Many industries are advancing their analytical capacities to move from descriptive to predictive and prescriptive analytics. As one example, the insurance industry is rapidly evolving to adjust to the more extreme climate conditions brought on by climate change and other socio- demographic and economic changes. Companies such as Travelers Insurance now employ a full range of location analytics to assist a range of business-critical functions (Travelers Insurance, 2021). These include predicting the location of natural disasters (for underwriting purposes), analyzing damage locations (for claim purposes), and identifying high priority locational impacts (for disaster response). These tools have been used with great success for recent hurricanes on the east coast and wildfires on the west coast (Claims Journal, 2019).
Element 4: Data
The fourth element in the spatial decision cycle is data. As the expression goes, “You are only as good as your data.” A business may have a driving need to use location analytics to enhance its success but will be hampered without the appropriate data. Typical data types include sales, profit, customer, cost, asset, and network data. In addition to this proprietary data, numerous governmental and commercial datasets can inform location analysis—for example, trade-area analysis, business transactions, supply chain network data and social, economic and environmental trends. Companies are leaning into digital transformation and, as part of that, aligning their various business intelligence enterprises, which includes enhanced interoperability of these data sources.
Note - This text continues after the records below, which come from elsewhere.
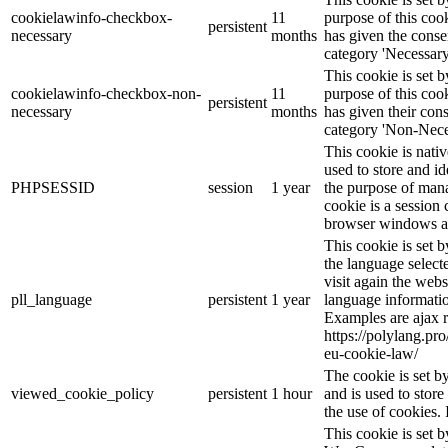
cookielawinfo-checkbox-
11
purpose of this cook
persistent
necessary
months
has given the conse
category 'Necessary
This cookie is set
cookielawinfo-checkbox-non-
11
purpose of this cook
persistent
necessary
months
has given their con
category 'Non-Nece
This cookie is nati
used to store and id
PHPSESSID
session
1 year
the purpose of mana
cookie is a session 
browser windows ar
This cookie is set 
the language selec
visit again the webs
pll_language
persistent
1 year
language informatio
Examples are ajax r
https://polylang.pr
eu-cookie-law/
The cookie is set 
viewed_cookie_policy
persistent
1 hour
and is used to stor
the use of cookies. 
This cookie is set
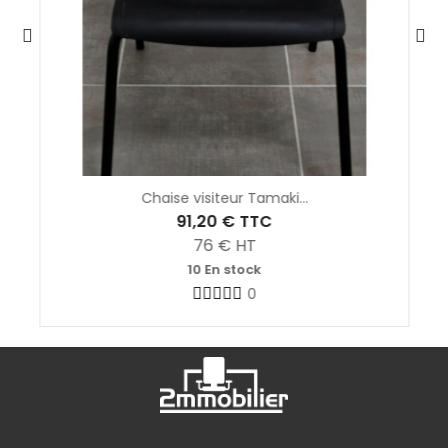
Chaise visiteur Tamaki...
91,20 €
TTC
76
€ HT
10 En stock
0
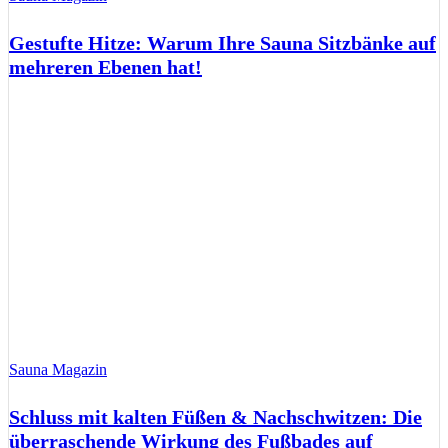
Gestufte Hitze: Warum Ihre Sauna Sitzbänke auf
mehreren Ebenen hat!
Sauna Magazin
Schluss mit kalten Füßen & Nachschwitzen: Die
überraschende Wirkung des Fußbades auf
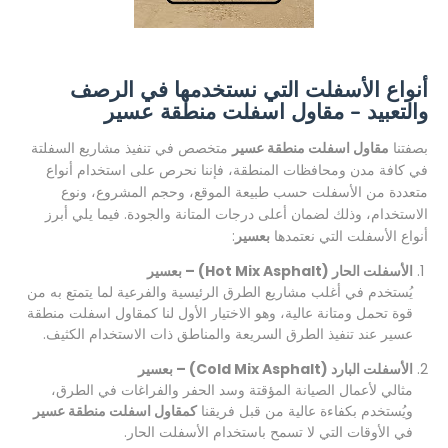
أنواع الأسفلت التي نستخدمها في الرصف
والتعبيد – مقاول اسفلت منطقة عسير
بصفتنا
مقاول اسفلت منطقة عسير
متخصص في تنفيذ مشاريع السفلتة
في كافة مدن ومحافظات المنطقة، فإننا نحرص على استخدام أنواع
متعددة من الأسفلت حسب طبيعة الموقع، وحجم المشروع، ونوع
الاستخدام، وذلك لضمان أعلى درجات المتانة والجودة. فيما يلي أبرز
أنواع الأسفلت التي نعتمدها
بعسير
:
الأسفلت الحار (Hot Mix Asphalt) – بعسير
يُستخدم في أغلب مشاريع الطرق الرئيسية والفرعية لما يتمتع به من
قوة تحمل ومتانة عالية، وهو الاختيار الأول لنا كمقاول اسفلت منطقة
عسير عند تنفيذ الطرق السريعة والمناطق ذات الاستخدام الكثيف.
الأسفلت البارد (Cold Mix Asphalt) – بعسير
مثالي لأعمال الصيانة المؤقتة وسد الحفر والفراغات في الطرق،
ويُستخدم بكفاءة عالية من قبل فريقنا
كمقاول اسفلت منطقة عسير
في الأوقات التي لا تسمح باستخدام الأسفلت الحار.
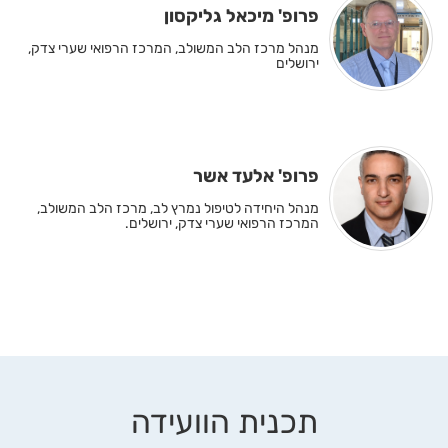
פרופ' מיכאל גליקסון
מנהל מרכז הלב המשולב, המרכז הרפואי שערי צדק,
ירושלים
פרופ' אלעד אשר
מנהל היחידה לטיפול נמרץ לב, מרכז הלב המשולב,
המרכז הרפואי שערי צדק, ירושלים.
תכנית הוועידה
In addition to the need for “location stamped” data, three other data issues that deserve attention are the level of geographic specificity, the availability and consistency of data over time, and the policies surrounding data use. Regarding the first, the greater the level of granularity the better the analysis, although many publicly available data sets will limit the granularity for reasons of privacy and anonymity. Regarding the second, temporal data is critical for looking at spatial changes over time, such as the growth or decline of customers, sales, inventory, etc. An
We are a professional custom writing website. If you have searched a question and bumped into our website just know you are in the right place to get help in your coursework.
Yes. We have posted over our previous orders to display our experience. Since we have done this question before, we can also do it for you. To make sure we do it perfectly, please fill our Order Form. Filling the order form correctly will assist our team in referencing, specifications and future communication.
2. Fill in your paper’s requirements in the "PAPER INFORMATION" section and click “PRICE CALCULATION” at the bottom to calculate your order price.
3. Fill in your paper’s academic level, deadline and the required number of pages from the drop-down menus.
4. Click “FINAL STEP” to enter your registration details and get an account with us for record keeping and then, click on “PROCEED TO CHECKOUT” at the bottom of the page.
5. From there, the payment sections will show, follow the guided payment process and your order will be available for our writing team to work on it.